When a dyno is killed or restarted, the processes within the dyno have 30 seconds in which to exit on receiving a SIGTERM. The process is sent SIGKILL to force an exit after this 30 seconds.

django-db-queue currently handles the SIGTERM signal by setting an internal flag on the worker class alive to False. When the currently running job finishes, the worker then stops looping and exits gracefully.

However, if a worker is processing a job that takes longer than 30 seconds, then the process never gets a chance to exit gracefully before SIGKILL is received. The worker will be forcefully killed and the job will remain in the PROCESSING state forever.

Under normal circumstances this doesn't cause too much of an issue (other than being a bit weird). These PROCESSING jobs just sit there, never being cleaned up (because delete_old_jobs doesn't delete them) but also never being processed.

However, recently we've started doing some queries on the state of the jobs table before creating a new job - eg "is there already a job of this type in the queue? If so, don't bother creating another one". To do this, we've naively checked for jobs in the states NEW or PROCESSING. The problem is, if one of these zombie PROCESSING jobs exists, the code thinks that one is always already in the queue - so the queue grinds to a halt!
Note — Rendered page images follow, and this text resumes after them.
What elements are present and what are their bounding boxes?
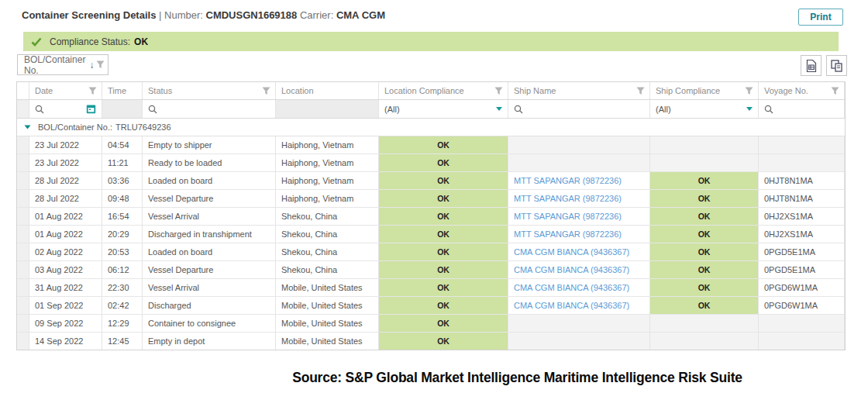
page-title: Container Screening Details | Number: CM… [22,9,385,21]
funnel-icon[interactable] [262,87,270,95]
table-row: 02 Aug 202220:53Loaded on boardShekou, C… [17,243,845,261]
screening-events-table: Date Time Status Location Location Compl… [16,81,846,350]
ship-link[interactable]: MTT SAPANGAR (9872236) [514,229,622,239]
cell-location: Shekou, China [276,226,379,243]
cell-ship-compliance: OK [650,297,759,314]
cell-ship-name: CMA CGM BIANCA (9436367) [508,243,650,260]
ship-link[interactable]: CMA CGM BIANCA (9436367) [514,247,629,257]
funnel-icon[interactable] [831,87,839,95]
ship-link[interactable]: MTT SAPANGAR (9872236) [514,212,622,221]
compliance-status-banner: Compliance Status: OK [23,32,839,51]
chevron-down-icon [496,107,502,111]
cell-location: Mobile, United States [276,315,379,332]
cell-location: Mobile, United States [276,297,379,314]
funnel-icon[interactable] [636,87,645,95]
print-button[interactable]: Print [798,9,843,26]
cell-indent [17,315,29,332]
cell-indent [17,172,29,189]
column-header-location[interactable]: Location [276,82,379,99]
ship-link[interactable]: MTT SAPANGAR (9872236) [514,176,622,185]
cell-location-compliance: OK [379,243,508,260]
cell-status: Loaded on board [143,172,276,189]
ship-name-filter-input[interactable] [508,100,650,118]
cell-status: Discharged [143,297,276,314]
cell-voyage: 0HJT8N1MA [759,172,845,189]
cell-ship-compliance [650,333,759,350]
export-button[interactable] [801,55,822,76]
column-header-status[interactable]: Status [143,82,276,99]
copy-button[interactable] [826,55,847,76]
cell-date: 01 Sep 2022 [29,297,102,314]
compliance-status-value: OK [134,36,148,47]
column-header-time[interactable]: Time [102,82,143,99]
arrow-down-icon: ↓ [89,60,94,71]
header-indent-cell [17,82,29,99]
column-header-ship-compliance[interactable]: Ship Compliance [650,82,759,99]
ship-link[interactable]: CMA CGM BIANCA (9436367) [514,283,629,292]
column-header-location-compliance[interactable]: Location Compliance [379,82,508,99]
group-by-chip[interactable]: BOL/Container No. ↓ [17,54,108,75]
cell-date: 28 Jul 2022 [29,190,102,207]
group-row-value: TRLU7649236 [115,122,171,132]
number-label: Number: [164,9,203,21]
location-compliance-filter-select[interactable]: (All) [379,100,508,118]
table-row: 03 Aug 202206:12Vessel DepartureShekou, … [17,261,845,279]
column-header-date[interactable]: Date [29,82,102,99]
status-filter-input[interactable] [143,100,276,118]
title-separator: | [159,9,161,21]
cell-indent [17,136,29,153]
cell-time: 04:54 [102,136,143,153]
magnifier-icon [35,105,44,114]
cell-location: Mobile, United States [276,279,379,296]
cell-location-compliance: OK [379,172,508,189]
ship-compliance-filter-select[interactable]: (All) [650,100,759,118]
cell-time: 20:53 [102,243,143,260]
ship-link[interactable]: MTT SAPANGAR (9872236) [514,194,622,203]
cell-ship-compliance [650,136,759,153]
cell-location: Mobile, United States [276,333,379,350]
cell-date: 01 Aug 2022 [29,208,102,225]
voyage-filter-input[interactable] [759,100,845,118]
table-row: 31 Aug 202222:30Vessel ArrivalMobile, Un… [17,279,845,297]
magnifier-icon [514,105,523,114]
cell-ship-name: CMA CGM BIANCA (9436367) [508,279,650,296]
cell-status: Ready to be loaded [143,154,276,171]
cell-time: 16:54 [102,208,143,225]
magnifier-icon [148,105,157,114]
group-chip-label: BOL/Container No. [24,54,85,76]
cell-indent [17,154,29,171]
cell-ship-name [508,315,650,332]
column-header-voyage[interactable]: Voyage No. [759,82,845,99]
cell-date: 09 Sep 2022 [29,315,102,332]
cell-indent [17,279,29,296]
title-text: Container Screening Details [22,9,156,21]
cell-ship-name [508,333,650,350]
funnel-icon[interactable] [494,87,503,95]
chevron-down-icon [746,107,753,111]
cell-date: 03 Aug 2022 [29,261,102,278]
collapse-arrow-icon[interactable] [24,125,31,129]
table-row: 23 Jul 202211:21Ready to be loadedHaipho… [17,154,845,172]
cell-indent [17,297,29,314]
cell-time: 11:21 [102,154,143,171]
table-row: 28 Jul 202203:36Loaded on boardHaiphong,… [17,172,845,190]
cell-indent [17,333,29,350]
cell-location-compliance: OK [379,315,508,332]
cell-ship-name: CMA CGM BIANCA (9436367) [508,261,650,278]
cell-location-compliance: OK [379,136,508,153]
ship-link[interactable]: CMA CGM BIANCA (9436367) [514,265,629,274]
cell-ship-compliance [650,315,759,332]
funnel-icon[interactable] [88,87,97,95]
ship-link[interactable]: CMA CGM BIANCA (9436367) [514,301,629,310]
magnifier-icon [764,105,773,114]
cell-time: 09:48 [102,190,143,207]
date-filter-input[interactable] [29,100,102,118]
cell-location-compliance: OK [379,297,508,314]
cell-ship-name: MTT SAPANGAR (9872236) [508,208,650,225]
calendar-icon[interactable] [86,104,96,114]
cell-ship-compliance: OK [650,261,759,278]
cell-ship-name: CMA CGM BIANCA (9436367) [508,297,650,314]
funnel-icon[interactable] [745,87,753,95]
column-header-ship-name[interactable]: Ship Name [508,82,650,99]
container-screening-page: Container Screening Details | Number: CM… [0,0,868,400]
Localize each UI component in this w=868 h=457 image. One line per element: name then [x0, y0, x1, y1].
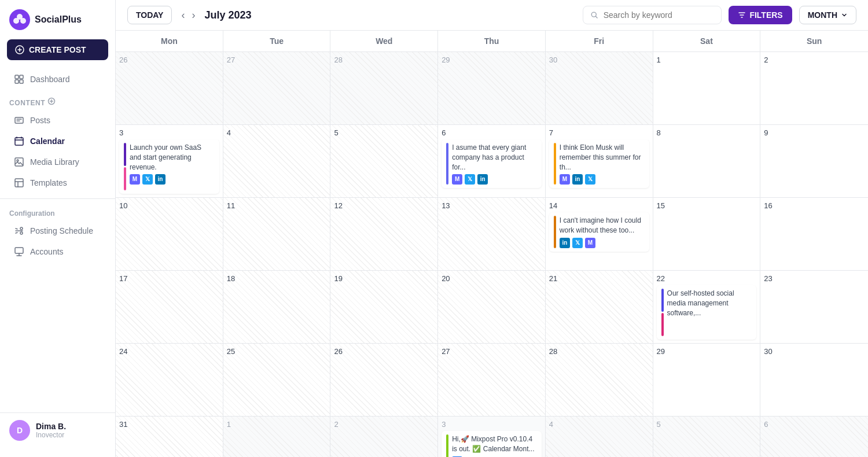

We've worked around this with more complex queries (like "is there a job in state NEW or a job in state PROCESSING that's newer than two hours old") but they're a bit of a hack.

This PR adds a new possible state to the state field on the Job model: STOPPING. The job is put into this state as soon as the SIGTERM signal is received. Assuming the job then finishes within the 30 second window, it goes into COMPLETE (or FAILED) as normal. However, if the job doesn't finish in time, the job will stay in this STOPPING state forever.

That means we can now distinguish between "this job is actually running" and "this job is actually running but has been asked to exit" (ie state STOPPING and less than 30 seconds old) and "this job has been asked to stop but never actually stopped and is therefore zombified" (state STOPPING and more than 30 seconds old).

I did some state machines to try to illustrate this.

Before:

(note that all nodes are double-circled because they are all possible "end states")

After:

Drawbacks of this approach:

• A job in STOPPING may of course still be running, so if the calling code is only looking for jobs in state PROCESSING, it doesn't guarantee that there isn't another job running already. So if it's critical that only one job of a certain type is running at a time, we have to go back to the workaround of looking for STOPPING jobs as well - but we can be much more constrained and only look for STOPPING jobs newer than 30 seconds old.
• If the worker receives a SIGKILL without receiving a SIGTERM first, it will never have a chance to put the job into STOPPING, and so it could still get stuck in PROCESSING. This is unlikely, though.

I think if we decide to merge this, it'll need to be version 3.0 as it's technically a change to the public API (ie people depending on the current behaviour may find their code broken).